> Work to be completed
Every line from the top of the records through the line containing "partners kunnen deze" should be retyped exactly; the pictures should not.

Page-level text extractions
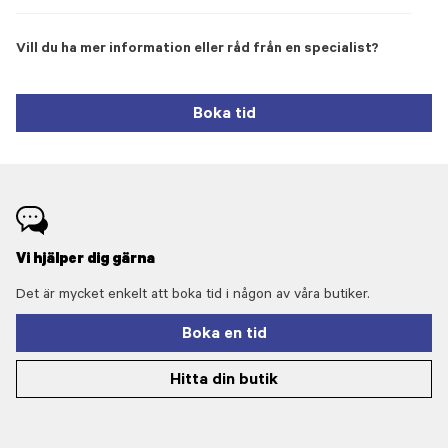
Vill du ha mer information eller råd från en specialist?
Boka tid
Vi hjälper dig gärna
Det är mycket enkelt att boka tid i någon av våra butiker.
Boka en tid
Hitta din butik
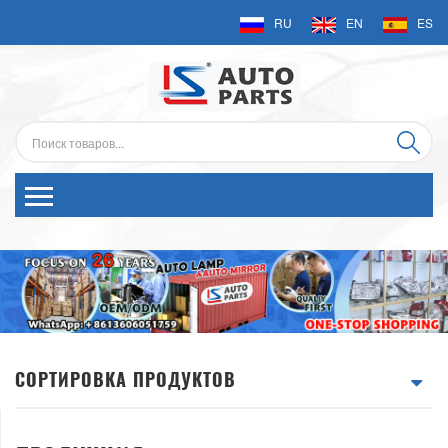
RU
EN
ES
СОРТИРОВКА ПРОДУКТОВ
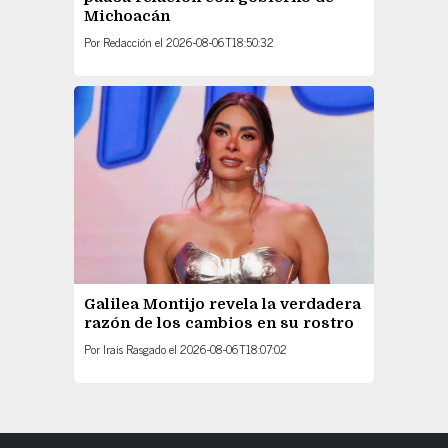
Michoacán
Por
Redacción
el
2026-08-06T18:50:32
Galilea Montijo revela la verdadera
razón de los cambios en su rostro
Por
Irais Rasgado
el
2026-08-06T18:07:02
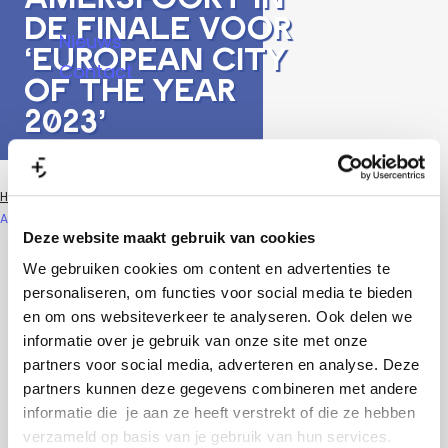
a
de finale voor
Nieuws
g
‘European City
Contact
e
of the Year
2023’
Home (Citymarketing)
Nieuws
Nieuws overzicht
Amersfoort in de finale voor ‘European City of the Year 2023’
Deze website maakt gebruik van cookies
Laatst aangepast:
3 augustus 2023
|
|
We gebruiken cookies om content en advertenties te
personaliseren, om functies voor social media te bieden
en om ons websiteverkeer te analyseren. Ook delen we
Het in Londen gevestigde
Academy of
informatie over je gebruik van onze site met onze
Urbanism
reikt jaarlijks de prijs voor ‘European
partners voor social media, adverteren en analyse. Deze
City of the Year’ uit. Winnaars van de
partners kunnen deze gegevens combineren met andere
informatie die je aan ze heeft verstrekt of die ze hebben
afgelopen jaren bestonden uit onder meer
verzameld op basis van je gebruik van hun services.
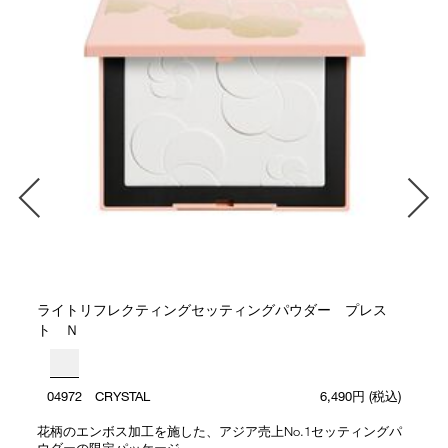
ライトリフレクティングセッティングパウダー プレス
ト Ｎ
04972 CRYSTAL
6,490円
(税込)
花柄のエンボス加工を施した、アジア売上No.1セッティングパ
ウダーの限定パッケージ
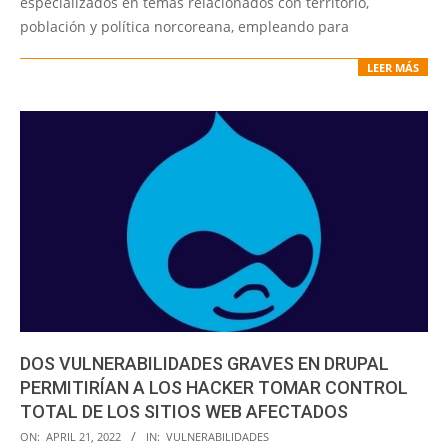
especializados en temas relacionados con territorio,
población y política norcoreana, empleando para
LEER MÁS
DOS VULNERABILIDADES GRAVES EN DRUPAL
PERMITIRÍAN A LOS HACKER TOMAR CONTROL
TOTAL DE LOS SITIOS WEB AFECTADOS
2022-
ON:
APRIL 21, 2022
IN:
VULNERABILIDADES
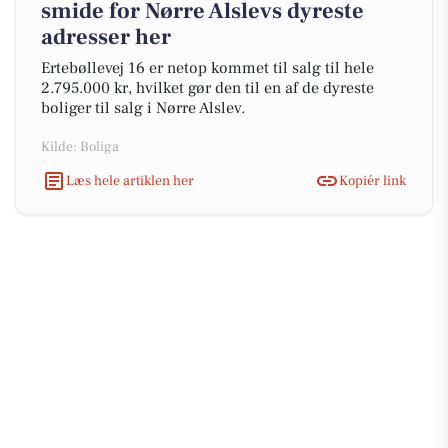
smide for Nørre Alslevs dyreste
adresser her
Ertebøllevej 16 er netop kommet til salg til hele
2.795.000 kr, hvilket gør den til en af de dyreste
boliger til salg i Nørre Alslev.
Kilde: Boliga
Læs hele artiklen her
Kopiér link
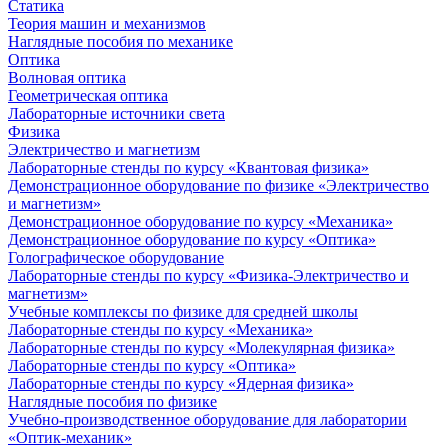
Статика
Теория машин и механизмов
Наглядные пособия по механике
Оптика
Волновая оптика
Геометрическая оптика
Лабораторные источники света
Физика
Электричество и магнетизм
Лабораторные стенды по курсу «Квантовая физика»
Демонстрационное оборудование по физике «Электричество
и магнетизм»
Демонстрационное оборудование по курсу «Механика»
Демонстрационное оборудование по курсу «Оптика»
Голографическое оборудование
Лабораторные стенды по курсу «Физика-Электричество и
магнетизм»
Учебные комплексы по физике для средней школы
Лабораторные стенды по курсу «Механика»
Лабораторные стенды по курсу «Молекулярная физика»
Лабораторные стенды по курсу «Оптика»
Лабораторные стенды по курсу «Ядерная физика»
Наглядные пособия по физике
Учебно-производственное оборудование для лаборатории
«Оптик-механик»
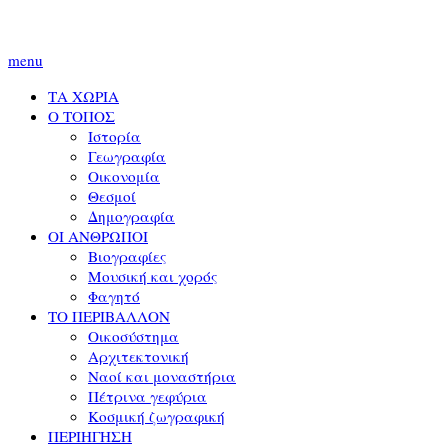
menu
ΤΑ ΧΩΡΙΑ
Ο ΤΟΠΟΣ
Ιστορία
Γεωγραφία
Οικονομία
Θεσμοί
Δημογραφία
ΟΙ ΑΝΘΡΩΠΟΙ
Βιογραφίες
Μουσική και χορός
Φαγητό
ΤΟ ΠΕΡΙΒΑΛΛΟΝ
Οικοσύστημα
Αρχιτεκτονική
Ναοί και μοναστήρια
Πέτρινα γεφύρια
Κοσμική ζωγραφική
ΠΕΡΙΗΓΗΣΗ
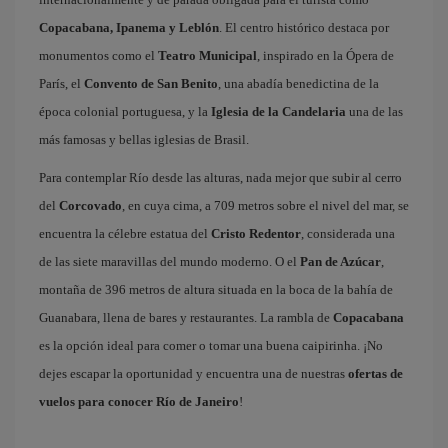
Copacabana, Ipanema y Leblón
. El centro histórico destaca por
monumentos como el
Teatro Municipal
, inspirado en la Ópera de
París, el
Convento de San Benito
, una abadía benedictina de la
época colonial portuguesa, y la
Iglesia de la Candelaria
una de las
más famosas y bellas iglesias de Brasil.
Para contemplar Río desde las alturas, nada mejor que subir al cerro
del
Corcovado
, en cuya cima, a 709 metros sobre el nivel del mar, se
encuentra la célebre estatua del
Cristo Redentor
, considerada una
de las siete maravillas del mundo moderno. O el
Pan de Azúcar
,
montaña de 396 metros de altura situada en la boca de la bahía de
Guanabara, llena de bares y restaurantes. La rambla de
Copacabana
es la opción ideal para comer o tomar una buena caipirinha. ¡No
dejes escapar la oportunidad y encuentra una de nuestras
ofertas de
vuelos para conocer Río de Janeiro
!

> Response box
Vill du ha mer information eller råd från en specialist?
Boka tid
Vi hjälper dig gärna
Det är mycket enkelt att boka tid i någon av våra butiker.
Boka en tid
Hitta din butik
RU
EN
ES
СОРТИРОВКА ПРОДУКТОВ
Michoacán
Por
Redacción
el
2026-08-06T18:50:32
Galilea Montijo revela la verdadera
razón de los cambios en su rostro
Por
Irais Rasgado
el
2026-08-06T18:07:02
a
de finale voor
Nieuws
g
‘European City
Contact
e
of the Year
2023’
Home (Citymarketing)
Nieuws
Nieuws overzicht
Amersfoort in de finale voor ‘European City of the Year 2023’
Deze website maakt gebruik van cookies
Laatst aangepast:
3 augustus 2023
|
|
We gebruiken cookies om content en advertenties te
personaliseren, om functies voor social media te bieden
en om ons websiteverkeer te analyseren. Ook delen we
Het in Londen gevestigde
Academy of
informatie over je gebruik van onze site met onze
Urbanism
reikt jaarlijks de prijs voor ‘European
partners voor social media, adverteren en analyse. Deze
City of the Year’ uit. Winnaars van de
partners kunnen deze gegevens combineren met andere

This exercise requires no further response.